Namens betrokkene heeft mr. S.J. Heijtlager, advocaat, een verweerschrift ingediend. Mr. P. Weijmans heeft zich als opvolgend gemachtigde gesteld.
Partijen hebben nadere stukken ingediend.
De Raad heeft revalidatiearts dr. N.B.M. Voet als deskundige benoemd. De deskundige heeft op 5 maart 2021 een rapport uitgebracht.
Partijen hebben zienswijzen ingediend.
Betrokkene heeft verzocht om vergoeding van schade wegens overschrijding van de redelijke termijn.
Naar aanleiding van dat verzoek heeft de Raad de Staat als partij aangemerkt.
Het onderzoek ter zitting heeft door middel van een beeldverbinding plaatsgevonden op 28 oktober 2021. Betrokkene heeft zich laten vertegenwoordigen door mr. Weijmans en A. Alvarenga, adviseur. Het Uwv heeft zich laten vertegenwoordigen door mr. W.P.F. Oosterbos. Het onderzoek is geschorst om het Uwv in de gelegenheid te stellen om een schikkingsvoorstel te bespreken met een verzekeringsarts bezwaar en beroep.
Het Uwv heeft vervolgens bericht niet in te kunnen stemmen met het schikkingsvoorstel.
Partijen hebben desgevraagd niet verklaard gebruik te willen maken van het recht om op een nadere zitting te worden gehoord, waarna het onderzoek is gesloten.

OVERWEGINGEN

1.1.
[werkneemster] (werkneemster) is bij betrokkene werkzaam geweest als schoonmaakster voor 28 uur per week. Zij is op 1 maart 2012 uitgevallen door schouder- en borstspierklachten. Later kreeg zij ook hoge bloeddruk, gewrichts- en zenuwpijnen, maag- en darmklachten, oogontstekingen, zonneallergie en last van chronische vermoeidheid.
1.2.
Naar aanleiding van een aanvraag van werkneemster voor een uitkering op grond van de Wet werk en inkomen naar arbeidsvermogen (Wet WIA) heeft een verzekeringsarts werkneemster op het spreekuur onderzocht. Deze arts heeft in een rapport van 16 januari 2014 geconcludeerd dat bij werkneemster sprake is van pijn en vermoeidheidsklachten als gevolg van systemische lupus erythematosus (SLE), fibromyalgie en hypertensie. De verzekeringsarts heeft de benutbare mogelijkheden op dat moment als marginaal ingeschat. Voor de toekomst acht de verzekeringsarts verbetering van de medische toestand nog niet uitgesloten.
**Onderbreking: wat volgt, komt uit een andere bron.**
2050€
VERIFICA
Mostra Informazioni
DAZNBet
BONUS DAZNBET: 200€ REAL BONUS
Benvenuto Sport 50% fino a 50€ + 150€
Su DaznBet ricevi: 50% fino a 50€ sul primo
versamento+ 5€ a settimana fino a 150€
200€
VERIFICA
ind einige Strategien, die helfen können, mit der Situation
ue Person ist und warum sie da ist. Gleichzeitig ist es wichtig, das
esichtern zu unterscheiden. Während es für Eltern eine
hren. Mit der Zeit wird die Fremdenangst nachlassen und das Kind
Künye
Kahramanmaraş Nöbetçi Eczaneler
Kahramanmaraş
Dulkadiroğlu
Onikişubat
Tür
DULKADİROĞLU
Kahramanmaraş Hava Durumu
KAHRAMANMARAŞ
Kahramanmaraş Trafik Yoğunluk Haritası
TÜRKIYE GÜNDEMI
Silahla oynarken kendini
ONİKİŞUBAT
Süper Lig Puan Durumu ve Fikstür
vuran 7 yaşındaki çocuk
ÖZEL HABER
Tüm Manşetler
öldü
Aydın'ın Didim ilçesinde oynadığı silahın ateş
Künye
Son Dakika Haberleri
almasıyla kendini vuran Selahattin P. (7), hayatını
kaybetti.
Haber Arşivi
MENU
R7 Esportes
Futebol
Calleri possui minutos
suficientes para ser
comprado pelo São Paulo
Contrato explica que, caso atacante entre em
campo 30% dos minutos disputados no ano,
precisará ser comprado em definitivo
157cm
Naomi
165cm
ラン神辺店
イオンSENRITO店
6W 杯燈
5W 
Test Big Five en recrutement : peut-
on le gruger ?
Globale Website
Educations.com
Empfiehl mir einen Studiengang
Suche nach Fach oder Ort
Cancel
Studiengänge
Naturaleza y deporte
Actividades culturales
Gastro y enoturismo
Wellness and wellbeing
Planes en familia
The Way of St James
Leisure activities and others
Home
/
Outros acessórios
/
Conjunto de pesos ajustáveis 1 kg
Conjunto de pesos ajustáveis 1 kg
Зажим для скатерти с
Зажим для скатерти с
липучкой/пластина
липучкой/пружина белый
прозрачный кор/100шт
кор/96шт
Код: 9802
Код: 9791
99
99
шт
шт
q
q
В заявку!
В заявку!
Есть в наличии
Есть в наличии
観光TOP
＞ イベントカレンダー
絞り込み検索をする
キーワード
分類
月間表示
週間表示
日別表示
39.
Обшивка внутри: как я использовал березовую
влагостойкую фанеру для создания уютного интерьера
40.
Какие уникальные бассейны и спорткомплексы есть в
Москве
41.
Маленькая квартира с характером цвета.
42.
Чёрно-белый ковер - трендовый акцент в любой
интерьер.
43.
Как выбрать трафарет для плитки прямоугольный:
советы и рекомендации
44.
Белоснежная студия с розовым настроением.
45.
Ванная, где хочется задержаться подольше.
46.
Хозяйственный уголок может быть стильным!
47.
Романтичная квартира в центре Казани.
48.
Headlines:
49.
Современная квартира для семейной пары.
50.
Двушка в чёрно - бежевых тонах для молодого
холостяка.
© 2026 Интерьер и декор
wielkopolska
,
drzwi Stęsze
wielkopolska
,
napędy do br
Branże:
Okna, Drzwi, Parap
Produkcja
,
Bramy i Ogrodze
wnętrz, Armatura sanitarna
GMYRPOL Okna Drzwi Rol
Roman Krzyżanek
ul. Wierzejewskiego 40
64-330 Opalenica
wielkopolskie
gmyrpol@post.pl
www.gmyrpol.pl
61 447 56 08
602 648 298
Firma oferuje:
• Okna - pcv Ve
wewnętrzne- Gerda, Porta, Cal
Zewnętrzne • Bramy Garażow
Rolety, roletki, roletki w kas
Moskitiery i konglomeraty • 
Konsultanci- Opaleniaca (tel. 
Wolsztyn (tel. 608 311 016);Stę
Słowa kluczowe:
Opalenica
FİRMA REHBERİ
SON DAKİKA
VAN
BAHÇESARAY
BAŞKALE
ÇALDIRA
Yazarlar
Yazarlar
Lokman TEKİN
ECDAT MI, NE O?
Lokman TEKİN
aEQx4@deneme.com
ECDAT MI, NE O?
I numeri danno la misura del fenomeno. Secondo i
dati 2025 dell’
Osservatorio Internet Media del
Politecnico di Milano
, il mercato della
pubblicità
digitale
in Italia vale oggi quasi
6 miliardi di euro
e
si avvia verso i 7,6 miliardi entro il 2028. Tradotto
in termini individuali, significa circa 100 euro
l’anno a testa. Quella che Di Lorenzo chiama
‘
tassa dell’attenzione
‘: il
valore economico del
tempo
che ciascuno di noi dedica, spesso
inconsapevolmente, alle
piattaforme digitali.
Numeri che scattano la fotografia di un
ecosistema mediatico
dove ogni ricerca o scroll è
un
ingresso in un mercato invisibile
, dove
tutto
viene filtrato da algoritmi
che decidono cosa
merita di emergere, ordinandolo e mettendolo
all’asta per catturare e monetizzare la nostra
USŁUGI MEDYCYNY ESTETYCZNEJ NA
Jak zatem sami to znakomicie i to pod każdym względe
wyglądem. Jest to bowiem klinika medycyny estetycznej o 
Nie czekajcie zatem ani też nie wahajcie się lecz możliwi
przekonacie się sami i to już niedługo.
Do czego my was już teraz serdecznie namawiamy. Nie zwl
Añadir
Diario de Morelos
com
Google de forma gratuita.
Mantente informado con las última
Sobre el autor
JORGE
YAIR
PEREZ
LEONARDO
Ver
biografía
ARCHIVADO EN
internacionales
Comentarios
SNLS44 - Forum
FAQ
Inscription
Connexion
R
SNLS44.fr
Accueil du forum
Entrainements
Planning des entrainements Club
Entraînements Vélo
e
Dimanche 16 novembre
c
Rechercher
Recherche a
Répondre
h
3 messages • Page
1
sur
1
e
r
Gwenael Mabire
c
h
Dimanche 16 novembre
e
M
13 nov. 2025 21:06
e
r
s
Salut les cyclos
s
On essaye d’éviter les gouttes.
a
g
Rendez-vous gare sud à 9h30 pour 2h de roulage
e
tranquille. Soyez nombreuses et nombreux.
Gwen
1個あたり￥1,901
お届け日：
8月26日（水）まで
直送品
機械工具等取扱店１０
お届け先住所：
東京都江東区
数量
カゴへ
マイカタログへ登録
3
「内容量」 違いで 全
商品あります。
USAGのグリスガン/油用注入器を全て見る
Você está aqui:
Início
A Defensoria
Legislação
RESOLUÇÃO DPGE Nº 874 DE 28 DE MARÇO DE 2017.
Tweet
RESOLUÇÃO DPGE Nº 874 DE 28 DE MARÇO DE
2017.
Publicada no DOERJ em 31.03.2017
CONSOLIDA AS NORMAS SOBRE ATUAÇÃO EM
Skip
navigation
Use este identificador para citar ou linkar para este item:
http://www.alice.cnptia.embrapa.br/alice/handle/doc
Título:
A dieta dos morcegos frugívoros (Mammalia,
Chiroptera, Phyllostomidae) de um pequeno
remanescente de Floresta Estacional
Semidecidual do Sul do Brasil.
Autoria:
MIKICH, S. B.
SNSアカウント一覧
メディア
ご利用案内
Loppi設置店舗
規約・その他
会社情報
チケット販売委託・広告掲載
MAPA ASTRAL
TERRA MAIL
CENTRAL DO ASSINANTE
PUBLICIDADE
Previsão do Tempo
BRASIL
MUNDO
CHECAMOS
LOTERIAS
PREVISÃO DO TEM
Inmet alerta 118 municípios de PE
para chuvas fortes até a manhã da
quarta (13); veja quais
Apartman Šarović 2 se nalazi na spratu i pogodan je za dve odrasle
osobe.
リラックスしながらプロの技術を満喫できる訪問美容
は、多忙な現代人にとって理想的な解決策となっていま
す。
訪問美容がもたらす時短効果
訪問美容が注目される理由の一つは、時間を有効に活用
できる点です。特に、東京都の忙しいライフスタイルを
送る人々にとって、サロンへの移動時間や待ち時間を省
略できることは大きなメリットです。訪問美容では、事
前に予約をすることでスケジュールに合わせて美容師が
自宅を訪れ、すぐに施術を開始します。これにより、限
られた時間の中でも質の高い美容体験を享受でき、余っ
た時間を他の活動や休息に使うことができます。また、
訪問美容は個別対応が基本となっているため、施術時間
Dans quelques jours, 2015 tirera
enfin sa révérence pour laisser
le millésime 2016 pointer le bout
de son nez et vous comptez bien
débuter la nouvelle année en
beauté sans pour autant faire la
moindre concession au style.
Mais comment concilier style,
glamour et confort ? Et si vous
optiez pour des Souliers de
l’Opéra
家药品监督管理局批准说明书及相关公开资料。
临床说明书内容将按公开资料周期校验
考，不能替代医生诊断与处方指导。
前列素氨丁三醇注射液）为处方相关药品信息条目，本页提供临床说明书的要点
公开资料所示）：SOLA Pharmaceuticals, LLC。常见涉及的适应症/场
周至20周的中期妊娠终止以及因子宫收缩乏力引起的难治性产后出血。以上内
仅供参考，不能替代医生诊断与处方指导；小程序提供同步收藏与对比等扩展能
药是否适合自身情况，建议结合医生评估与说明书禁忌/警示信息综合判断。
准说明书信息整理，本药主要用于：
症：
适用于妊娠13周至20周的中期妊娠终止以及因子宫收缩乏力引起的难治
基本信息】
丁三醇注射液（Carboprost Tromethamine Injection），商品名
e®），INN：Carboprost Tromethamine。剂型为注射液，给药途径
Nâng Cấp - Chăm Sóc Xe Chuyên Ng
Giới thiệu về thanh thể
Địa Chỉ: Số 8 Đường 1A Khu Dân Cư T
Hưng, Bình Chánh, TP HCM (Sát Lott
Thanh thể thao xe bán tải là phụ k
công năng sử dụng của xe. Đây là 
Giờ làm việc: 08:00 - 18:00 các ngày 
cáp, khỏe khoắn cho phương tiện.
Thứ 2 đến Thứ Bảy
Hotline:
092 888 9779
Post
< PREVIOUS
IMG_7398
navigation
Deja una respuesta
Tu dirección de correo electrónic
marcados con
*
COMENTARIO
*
Het Uwv heeft bij besluit van 20 januari 2014 vastgesteld dat werkneemster vanaf 27 februari 2014 recht heeft op een loongerelateerde WGA-uitkering op grond van de Wet WIA, waarbij de mate van arbeidsongeschiktheid van werkneemster op 100% is bepaald.
1.3.
In het kader van een herbeoordeling is werkneemster op het spreekuur van een verzekeringsarts gezien. Deze arts heeft in een rapport van 23 maart 2015 vermeld dat er volgens de huisarts van werkneemster geen aanwijzingen zijn voor systemische SLE. Er wordt alleen van cutane SLE uitgegaan. De verzekeringsarts heeft te kennen gegeven dat er nog enige (medicamenteuze) behandelmogelijkheden zijn en heeft een Functionele Mogelijkhedenlijst (FML) opgesteld.
1.4.
Na ook een arbeidskundig onderzoek heeft het Uwv bij besluit van 2 april 2015 vastgesteld dat werkneemster met ingang van 27 augustus 2015 in aanmerking komt voor een WGA-loonaanvullingsuitkering. De mate van arbeidsongeschiktheid van werkneemster is daarbij bepaald op 80 tot 100%.
1.5.
Betrokkene heeft tegen het besluit van 2 april 2015 bezwaar gemaakt. Volgens betrokkene zijn voor werkneemster geen mogelijkheden voor behandeling of therapie, zodat de beperkingen als duurzaam moeten worden beschouwd. Betrokkene heeft ter onderbouwing van haar standpunt een rapport van bedrijfs- en verzekeringsarts H.J. Hullen van 4 juni 2015 ingebracht waarin onder meer is weergegeven dat werkneemster in 2013 een revalidatieprogramma heeft gevolgd waarbij fysiotherapie niet mogelijk was door ontstoken en pijnlijke gewrichten.
1.6.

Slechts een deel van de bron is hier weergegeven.